記事執筆/監修:新井一(起業18フォーラム代表)
最終更新日:
● 質問
起業アイデアが思い浮かばず困っています。会社の仕事の中から起業のテーマを見つけることはできますか?
普段の業務の中で気づく方法があれば、具体的に教えてもらえますか?

● 回答
「アイデアは外の世界にある、会社の仕事には何も使えるものがない」という思い込みから始まっている方が多いです。でも実際はその逆で、毎日当たり前にこなしている業務の中に、外の人が「それができるの?」と感じるスキルが眠っていることがほとんどです。
「名もなき強み」という考え方
拙著『起業神100則』に「名もなき強み」という考え方があります。資格や肩書きがなくても、日常で当たり前にこなしていることこそが、外の人には価値のあるスキルになります。日本政策金融公庫の2024年新規開業実態調査では、開業動機の上位に「自分の技術・能力を生かしたい(43.6%)」が挙がっています。多くの起業家が、会社員時代の仕事経験をそのままテーマにしているのです。
業務の中からアイデアを発見する3つの問い
- 「同じ職場の誰かより、自分のほうが早くできること」は何か
- 「社内でよく頼まれること、何度も聞かれること」は何か
- 「この仕事、自分がいないと回らないかも」と感じる場面はあるか
起業18フォーラムの会員さんで、長年「議事録・報告書作成」を担当していた30代後半のAさん(仮名)がいました。本人は「誰でもできる仕事」と思っていましたが、起業18での棚卸しワークを通じて「文章の整理とわかりやすい要約」が強みと気づきました。現在は、会議の議事録代行と報告書の構成代行を提供しています。
「できて当然」を「できない人がいる」に変換する
ポイントは「自分が当たり前にできること」ではなく「同じことができない人の目線」に立つことです。会社で10年やってきた仕事の段取りや判断軸は、社外の人にとってはとても価値のあるものです。

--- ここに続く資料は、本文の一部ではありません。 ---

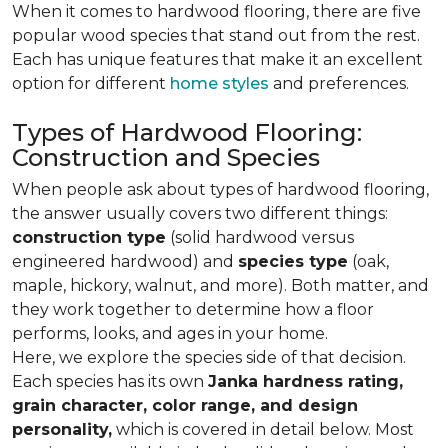
When it comes to hardwood flooring, there are five
popular wood species that stand out from the rest.
Each has unique features that make it an excellent
option for different
home styles
and preferences.
Types of Hardwood Flooring:
Construction and Species
When people ask about types of hardwood flooring,
the answer usually covers two different things:
construction type
(solid hardwood versus
engineered hardwood) and
species type
(oak,
maple, hickory, walnut, and more). Both matter, and
they work together to determine how a floor
performs, looks, and ages in your home.
Here, we explore the species side of that decision.
Each species has its own
Janka hardness rating,
grain character, color range, and design
personality,
which is covered in detail below. Most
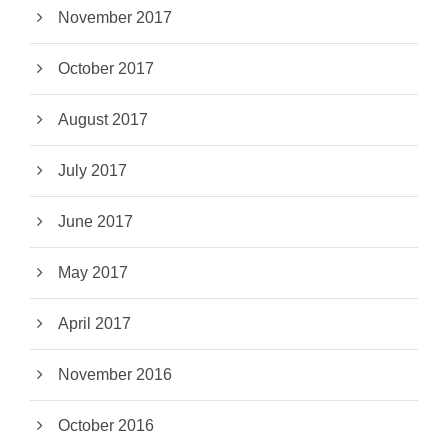
November 2017
October 2017
August 2017
July 2017
June 2017
May 2017
April 2017
November 2016
October 2016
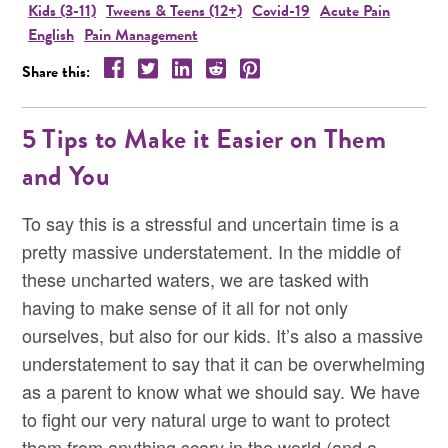
Kids (3-11)
Tweens & Teens (12+)
Covid-19
Acute Pain
English
Pain Management
Share this resource on Facebook!
Share this resource on Twitter!
Share this resource on LinkedIn!
Share this resource on Reddit!
Share this resource on Pintere
Share this:
5 Tips to Make it Easier on Them
and You
To say this is a stressful and uncertain time is a
pretty massive understatement. In the middle of
these uncharted waters, we are tasked with
having to make sense of it all for not only
ourselves, but also for our kids. It’s also a massive
understatement to say that it can be overwhelming
as a parent to know what we should say. We have
to fight our very natural urge to want to protect
them from anything scary in the world (and a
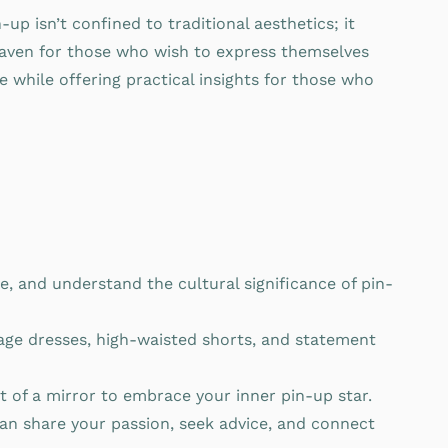
p isn’t confined to traditional aesthetics; it
l haven for those who wish to express themselves
e while offering practical insights for those who
e, and understand the cultural significance of pin-
tage dresses, high-waisted shorts, and statement
t of a mirror to embrace your inner pin-up star.
can share your passion, seek advice, and connect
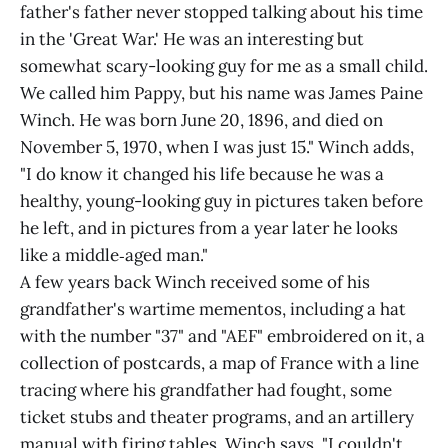
father's father never stopped talking about his time
in the 'Great War.' He was an interesting but
somewhat scary-looking guy for me as a small child.
We called him Pappy, but his name was James Paine
Winch. He was born June 20, 1896, and died on
November 5, 1970, when I was just 15." Winch adds,
"I do know it changed his life because he was a
healthy, young-looking guy in pictures taken before
he left, and in pictures from a year later he looks
like a middle‑aged man."
A few years back Winch received some of his
grandfather's wartime mementos, including a hat
with the number "37" and "AEF" embroidered on it, a
collection of postcards, a map of France with a line
tracing where his grandfather had fought, some
ticket stubs and theater programs, and an artillery
manual with firing tables. Winch says, "I couldn't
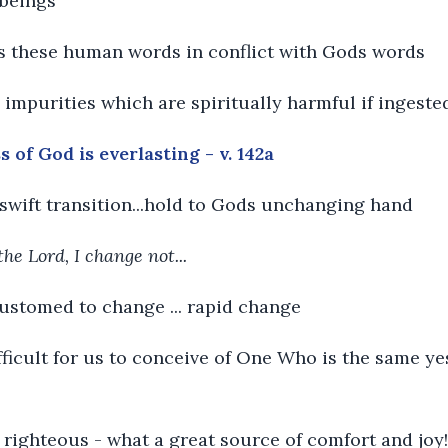
 beings
nds these human words in conflict with Gods words
e impurities which are spiritually harmful if ingeste
 of God is everlasting - v. 142a
th swift transition...hold to Gods unchanging hand
the Lord, I change not...
customed to change ... rapid change
 difficult for us to conceive of One Who is the same y
righteous - what a great source of comfort and joy!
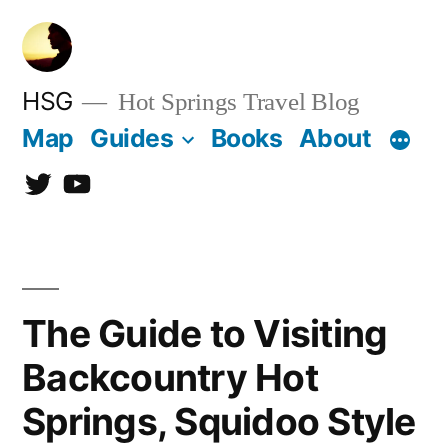
Skip
to
content
HSG
Hot Springs Travel Blog
Map
Guides
Books
About
Twitter
YouTube
The Guide to Visiting
Backcountry Hot
Springs, Squidoo Style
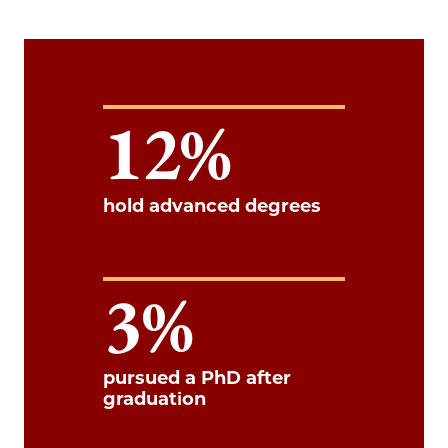
12
hold advanced degrees
3
pursued a PhD after
graduation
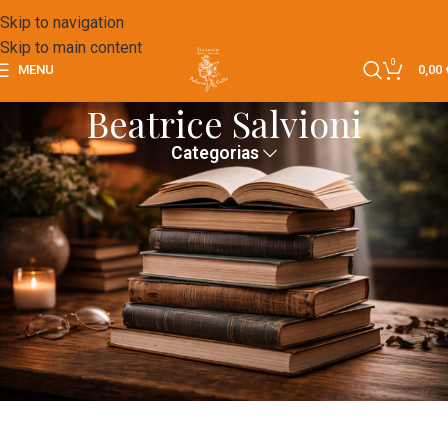
Skip to navigation
Skip to main content
0
MENU
0,00
Beatrice Salvioni
Categorias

- 「これが得意なのは自分だけかも」と思える作業を書き出す
- 過去に「よくやり方を聞かれた」「頼まれた」仕事を並べる
- その中から「社外の人に売れそうなもの」を1つ選ぶ
まず「よく頼まれること」を1つ書き出してみてください。それが起業のテーマになる可能性が一番高いです。

アイデアは探すものではなく、気づくものです。毎日の仕事の中に、すでに答えがあります。